Background: Antibodies with reactivity to peripheral nerve myelin have previously been found in the serum, and bound to peripheral nerves of patients with Guillain–Barré syndrome (GBS) and chronic inflammatory demyelinating polyradiculoneuropathy (CIDP).

Aim: To investigate the presence of antibodies reactive to specific peptide sequences within the myelin proteins P0 and P2 in patients with GBS, in patients with CIDP, in healthy controls and in patients with other neuropathies (ON).

Methods: Blood was obtained from 48 patients with GBS, 36 with CIDP, 48 with ON and 38 controls. ELISA was used to detect antibody responses to peptides of the human peripheral myelin proteins P0 and P2. Blood samples were collected from patients with GBS in early, peak and recovery stages of GBS to analyse antibody levels throughout the course of the disease.

Results: Significantly increased total IgG levels were found in patients with GBS compared with other groups.
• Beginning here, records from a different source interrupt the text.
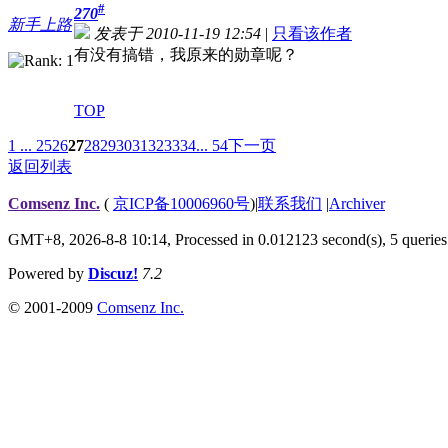
#
270
新手上路
发表于 2010-11-19 12:54
|
只看该作者
有没有搞错，我原来的勋章呢？
TOP
1 ...
25
26
27
28
29
30
31
32
33
34
... 54
下一页
返回列表
Comsenz Inc.
(
京ICP备10006960号
)
|
联系我们
|
Archiver
GMT+8, 2026-8-8 10:14,
Processed in 0.012123 second(s), 5 queries
Powered by
Discuz!
7.2
© 2001-2009
Comsenz Inc.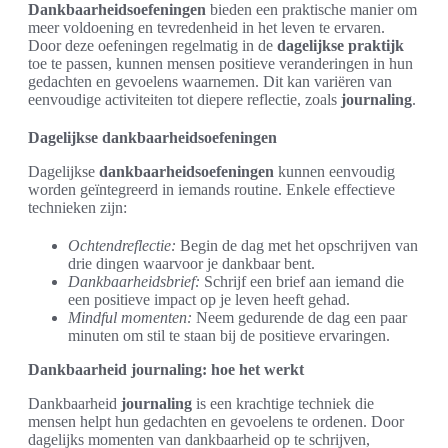
Dankbaarheidsoefeningen
bieden een praktische manier om
meer voldoening en tevredenheid in het leven te ervaren.
Door deze oefeningen regelmatig in de
dagelijkse praktijk
toe te passen, kunnen mensen positieve veranderingen in hun
gedachten en gevoelens waarnemen. Dit kan variëren van
eenvoudige activiteiten tot diepere reflectie, zoals
journaling
.
Dagelijkse dankbaarheidsoefeningen
Dagelijkse
dankbaarheidsoefeningen
kunnen eenvoudig
worden geïntegreerd in iemands routine. Enkele effectieve
technieken zijn:
Ochtendreflectie:
Begin de dag met het opschrijven van
drie dingen waarvoor je dankbaar bent.
Dankbaarheidsbrief:
Schrijf een brief aan iemand die
een positieve impact op je leven heeft gehad.
Mindful momenten:
Neem gedurende de dag een paar
minuten om stil te staan bij de positieve ervaringen.
Dankbaarheid journaling: hoe het werkt
Dankbaarheid
journaling
is een krachtige techniek die
mensen helpt hun gedachten en gevoelens te ordenen. Door
dagelijks momenten van dankbaarheid op te schrijven,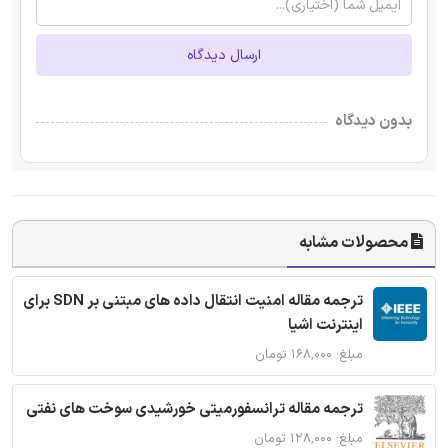
ارسال دیدگاه
بدون دیدگاه
محصولات مشابه
ترجمه مقاله امنیت انتقال داده های مبتنی بر SDN برای
اینترنت اشیا
مبلغ: ۱۶۸,۰۰۰ تومان
ترجمه مقاله ترانسفورمیتی خورشیدی سوخت های نفتی
مبلغ: ۱۲۸,۰۰۰ تومان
A higher percentage of patients with GBS at the peak of disease had antibody reactivity to P214–25 compared with patients with CIDP and control groups. In patients with GBS and CIDP, the percentages of patients with antibody reactivity to P261–70, and peptides derived from P0, were comparable to the control groups. Although some individual patients with GBS had high titres of reactivity to the peptide antigens tested, most patients with GBS and CIDP had levels of antibody similar to controls.

Conclusion: Our data suggest that increased IgG levels and increased antibody reactivity to P2 14–25 in patients with GBS at the peak of disease may play a contributory role in the disease process in some patients with demyelinating forms of GBS.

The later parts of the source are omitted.